Porting DMS to a new language

This document is the checklist for bringing a new language port to feature parity, including the two-tier (pure + FFI) pattern when the host language warrants it.

The reference implementation to read alongside this doc is dms-rs — the Rust port is the cleanest end-to-end view of the decoder pipeline. It is single-tier (compiled languages don't ship an FFI tier; see the table below), so for the two-tier shape specifically — pure-language decoder + native-speed FFI sibling sharing one repo — read dms-lua (dms-lua + dms-c rocks), which is where the two-tier pattern was first codified.

Canonical API surface

Every conforming port exposes the same three top-level entry points on the decode side and one on the encode side, named per the host language's idiomatic casing:

Concept Function (snake_case) Idiomatic variants
Decode a full document decode(source) decodeDocument, Decode, Parse (legacy alias only)
Decode only the front matter decode_front_matter(source) decodeFrontMatter, DecodeFrontMatter
Encode a Document back to DMS encode(document) encodeDocument, Encode, ToDMS (legacy alias only)

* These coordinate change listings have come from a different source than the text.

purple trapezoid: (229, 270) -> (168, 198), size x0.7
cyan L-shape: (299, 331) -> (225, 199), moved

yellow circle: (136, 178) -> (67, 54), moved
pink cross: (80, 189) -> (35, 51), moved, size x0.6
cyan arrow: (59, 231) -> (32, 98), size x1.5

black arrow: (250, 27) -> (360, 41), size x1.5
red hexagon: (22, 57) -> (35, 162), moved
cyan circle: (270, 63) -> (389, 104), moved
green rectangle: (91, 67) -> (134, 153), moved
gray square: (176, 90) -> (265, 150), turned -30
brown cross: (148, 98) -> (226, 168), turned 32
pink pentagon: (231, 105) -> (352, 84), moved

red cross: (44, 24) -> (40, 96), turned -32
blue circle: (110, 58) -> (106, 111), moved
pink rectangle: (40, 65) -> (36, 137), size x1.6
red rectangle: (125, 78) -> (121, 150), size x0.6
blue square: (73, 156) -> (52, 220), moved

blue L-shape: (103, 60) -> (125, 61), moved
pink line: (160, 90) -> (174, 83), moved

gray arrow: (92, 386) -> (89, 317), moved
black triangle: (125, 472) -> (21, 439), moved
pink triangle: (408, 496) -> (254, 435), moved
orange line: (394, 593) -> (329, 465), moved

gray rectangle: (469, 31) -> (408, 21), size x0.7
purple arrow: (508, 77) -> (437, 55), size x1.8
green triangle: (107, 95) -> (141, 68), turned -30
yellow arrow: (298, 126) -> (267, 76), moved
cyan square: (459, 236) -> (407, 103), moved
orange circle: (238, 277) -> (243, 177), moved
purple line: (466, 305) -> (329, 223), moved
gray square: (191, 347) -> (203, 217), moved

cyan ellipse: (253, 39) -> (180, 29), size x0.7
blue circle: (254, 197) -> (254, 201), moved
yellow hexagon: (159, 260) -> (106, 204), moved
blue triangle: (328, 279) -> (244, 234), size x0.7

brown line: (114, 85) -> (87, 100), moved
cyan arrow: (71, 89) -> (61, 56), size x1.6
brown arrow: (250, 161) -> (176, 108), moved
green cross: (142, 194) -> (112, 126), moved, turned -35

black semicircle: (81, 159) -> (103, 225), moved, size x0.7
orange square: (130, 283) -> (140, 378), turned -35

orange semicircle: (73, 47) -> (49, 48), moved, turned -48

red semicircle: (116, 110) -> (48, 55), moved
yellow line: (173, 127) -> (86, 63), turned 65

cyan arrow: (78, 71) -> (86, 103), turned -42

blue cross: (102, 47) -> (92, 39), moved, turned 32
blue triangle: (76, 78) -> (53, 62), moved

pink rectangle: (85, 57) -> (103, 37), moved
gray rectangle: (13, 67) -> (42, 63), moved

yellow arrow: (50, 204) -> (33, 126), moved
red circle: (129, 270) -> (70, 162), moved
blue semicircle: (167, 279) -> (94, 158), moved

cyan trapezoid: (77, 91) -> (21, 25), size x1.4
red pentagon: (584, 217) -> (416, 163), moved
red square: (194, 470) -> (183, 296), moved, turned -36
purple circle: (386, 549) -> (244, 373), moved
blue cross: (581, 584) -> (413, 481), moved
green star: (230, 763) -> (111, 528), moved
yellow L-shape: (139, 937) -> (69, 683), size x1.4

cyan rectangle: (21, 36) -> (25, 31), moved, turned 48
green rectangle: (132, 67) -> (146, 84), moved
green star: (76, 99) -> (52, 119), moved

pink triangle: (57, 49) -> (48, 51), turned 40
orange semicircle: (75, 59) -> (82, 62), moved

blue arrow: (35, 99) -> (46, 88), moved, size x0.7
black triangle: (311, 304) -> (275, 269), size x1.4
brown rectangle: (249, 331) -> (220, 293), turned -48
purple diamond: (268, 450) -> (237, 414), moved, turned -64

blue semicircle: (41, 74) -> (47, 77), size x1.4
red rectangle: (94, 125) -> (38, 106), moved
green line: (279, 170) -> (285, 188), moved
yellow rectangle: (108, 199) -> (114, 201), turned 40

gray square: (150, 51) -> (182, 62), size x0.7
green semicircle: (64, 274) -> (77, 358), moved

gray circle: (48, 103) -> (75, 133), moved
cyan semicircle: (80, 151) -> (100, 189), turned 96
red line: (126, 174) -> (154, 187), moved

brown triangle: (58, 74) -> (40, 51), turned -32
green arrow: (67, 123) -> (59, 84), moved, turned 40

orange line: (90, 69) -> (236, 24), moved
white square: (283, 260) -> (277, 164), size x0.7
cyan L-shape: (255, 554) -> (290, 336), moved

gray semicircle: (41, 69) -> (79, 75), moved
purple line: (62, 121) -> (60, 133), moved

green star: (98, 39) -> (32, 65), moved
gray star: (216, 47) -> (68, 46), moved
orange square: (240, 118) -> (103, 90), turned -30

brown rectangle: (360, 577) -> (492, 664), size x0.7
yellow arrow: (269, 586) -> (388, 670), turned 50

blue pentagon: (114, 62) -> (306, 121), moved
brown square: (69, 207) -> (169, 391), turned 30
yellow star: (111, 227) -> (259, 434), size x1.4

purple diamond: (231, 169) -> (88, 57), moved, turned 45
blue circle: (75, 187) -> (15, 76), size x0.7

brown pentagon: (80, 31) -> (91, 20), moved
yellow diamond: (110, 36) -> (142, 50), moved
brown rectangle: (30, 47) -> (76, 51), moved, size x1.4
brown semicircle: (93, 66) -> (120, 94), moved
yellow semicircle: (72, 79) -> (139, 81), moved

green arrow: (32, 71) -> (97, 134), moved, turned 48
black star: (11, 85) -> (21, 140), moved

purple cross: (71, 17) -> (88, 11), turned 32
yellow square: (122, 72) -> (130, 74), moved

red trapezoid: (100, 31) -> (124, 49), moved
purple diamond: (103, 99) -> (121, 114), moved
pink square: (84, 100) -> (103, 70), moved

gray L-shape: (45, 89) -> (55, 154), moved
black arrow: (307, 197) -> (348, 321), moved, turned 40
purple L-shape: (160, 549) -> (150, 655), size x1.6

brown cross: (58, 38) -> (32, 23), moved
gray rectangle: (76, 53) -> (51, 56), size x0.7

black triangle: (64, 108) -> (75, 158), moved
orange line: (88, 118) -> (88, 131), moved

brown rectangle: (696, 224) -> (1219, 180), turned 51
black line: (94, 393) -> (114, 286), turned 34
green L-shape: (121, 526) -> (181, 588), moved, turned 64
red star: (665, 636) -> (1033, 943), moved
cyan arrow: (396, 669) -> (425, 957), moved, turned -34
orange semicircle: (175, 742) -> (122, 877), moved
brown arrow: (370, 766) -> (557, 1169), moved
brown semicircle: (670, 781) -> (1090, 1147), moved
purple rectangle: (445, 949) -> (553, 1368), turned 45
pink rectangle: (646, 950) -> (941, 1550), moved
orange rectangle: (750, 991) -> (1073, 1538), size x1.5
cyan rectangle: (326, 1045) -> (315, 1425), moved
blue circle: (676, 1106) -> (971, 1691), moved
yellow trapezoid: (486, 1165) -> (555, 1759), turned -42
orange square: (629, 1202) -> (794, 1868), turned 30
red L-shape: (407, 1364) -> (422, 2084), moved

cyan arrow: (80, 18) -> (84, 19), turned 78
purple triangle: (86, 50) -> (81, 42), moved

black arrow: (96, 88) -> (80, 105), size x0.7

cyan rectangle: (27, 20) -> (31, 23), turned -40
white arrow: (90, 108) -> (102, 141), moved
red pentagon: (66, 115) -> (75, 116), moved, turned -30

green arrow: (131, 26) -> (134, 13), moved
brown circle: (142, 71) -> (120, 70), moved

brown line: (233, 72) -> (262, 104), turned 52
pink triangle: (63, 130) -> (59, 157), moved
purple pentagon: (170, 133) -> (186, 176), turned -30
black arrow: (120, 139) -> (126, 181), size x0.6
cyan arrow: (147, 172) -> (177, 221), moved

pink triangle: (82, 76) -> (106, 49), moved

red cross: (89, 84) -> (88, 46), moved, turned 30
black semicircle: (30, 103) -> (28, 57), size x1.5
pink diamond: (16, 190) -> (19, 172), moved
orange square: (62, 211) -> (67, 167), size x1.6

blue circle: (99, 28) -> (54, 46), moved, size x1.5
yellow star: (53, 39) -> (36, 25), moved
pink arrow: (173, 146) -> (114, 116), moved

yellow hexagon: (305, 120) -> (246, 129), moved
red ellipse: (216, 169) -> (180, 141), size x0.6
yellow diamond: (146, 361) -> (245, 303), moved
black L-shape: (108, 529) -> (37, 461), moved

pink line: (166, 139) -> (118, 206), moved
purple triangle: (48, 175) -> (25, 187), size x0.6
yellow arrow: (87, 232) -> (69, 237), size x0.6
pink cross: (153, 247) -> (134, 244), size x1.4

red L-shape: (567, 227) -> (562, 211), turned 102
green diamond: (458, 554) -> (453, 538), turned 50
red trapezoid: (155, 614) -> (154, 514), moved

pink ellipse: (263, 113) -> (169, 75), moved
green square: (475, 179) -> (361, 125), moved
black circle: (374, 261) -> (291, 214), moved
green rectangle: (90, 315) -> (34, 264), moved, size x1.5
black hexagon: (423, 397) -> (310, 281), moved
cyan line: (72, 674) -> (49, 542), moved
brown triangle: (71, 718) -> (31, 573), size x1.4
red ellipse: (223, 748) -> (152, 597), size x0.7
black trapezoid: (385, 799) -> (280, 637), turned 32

Lite-mode variants (decode_lite, encode_lite) are optional — ports that ship them must follow the contract in SPEC.md §Decoding modes — full and lite. The front-matter-only entry point is required at tier 0 (SPEC.md §Front-matter-only decode); there is no capability flag.

Migration from the parse/to_dms era

SPEC v0.14 renames the canonical entry points from parse/to_dms to decode/encode. Existing ports were on the prior naming and need a one-release migration:

  1. Add the new names as the primary surface. decode, decode_front_matter, encode, decode_lite/encode_lite if the port shipped lite mode. The conformance harness and bench drivers all target the new names.
  2. Keep the old names as deprecated thin aliases for one release. parse calls decode; to_dms calls encode. Mark them deprecated in the host language's idiomatic way (#[deprecated], @deprecated, JSDoc @deprecated, etc.) so downstream consumers see the warning at compile time / on import.
  3. Remove the aliases in the release after. Two-release deprecation window total — long enough for downstream consumers to migrate, short enough that the alias surface doesn't accrete.
  4. Update the bench drivers. parse_dmsdecode_dms, parse_json_puredecode_json_pure, etc. (See the Bench harness section below.) dms-tests will accept either name during the deprecation window, then drop the legacy form.
  5. Update README and CHANGELOG to reference the new names.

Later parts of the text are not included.